The Google sister company raised $3.2 billion, signed deals with several partners, and launched the world’s first truly driverless taxi service in Phoenix, Arizona.
Even so, the widespread rollout of fully autonomous vehicles remains slow, staggered, and costly.
“It’s an extraordinary grind,” said John Krafcik, Waymo chief executive, in an interview with the Financial Times. “I would say it’s a bigger challenge than launching a rocket and putting it in orbit around the Earth… because it has to be done safely over and over and over again.”
Gone is the optimism of just a couple of years ago. In March 2018, Waymo confidently forecast that “up to 20,000” electric Jaguars “will be built in the first two years of production and be available for riders of Waymo’s driverless service, serving a potential 1 million trips per day.”

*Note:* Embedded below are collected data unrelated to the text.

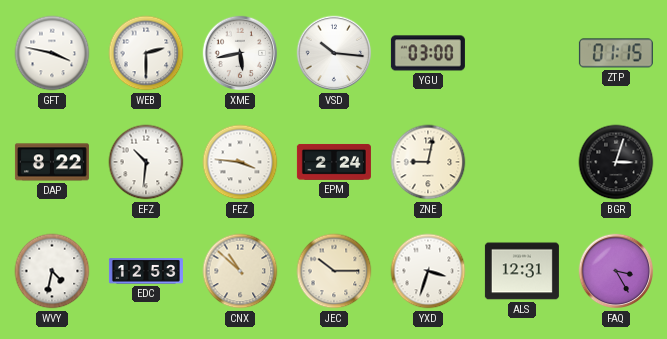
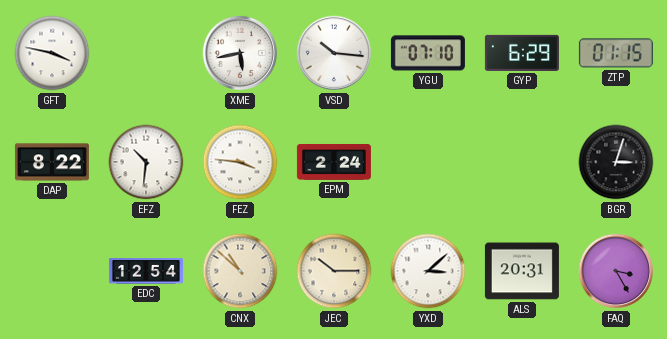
WEB: 2:30 -> none
YGU: 03:00 -> 07:10
GYP: none -> 6:29
ZNE: 9:02 -> none
WVY: 4:32 -> none
EDC: 12:53 -> 12:54
YXD: 3:33 -> 3:08
ALS: 12:31 -> 20:31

Two months later, it added that “up to 62,000” Chrysler minivans would join its driverless fleet, “starting in late 2018.”
Today, there is little sign that any of these vehicles have been ordered, and Waymo’s official fleet size remains just 600.
Mr. Krafcik, a carmaking expert who coined the term “lean production” in the 1980s and rose to be chief executive of Hyundai America, acknowledged that he and his colleagues had relied on their experience in the car industry to judge how fast Waymo’s growth would be.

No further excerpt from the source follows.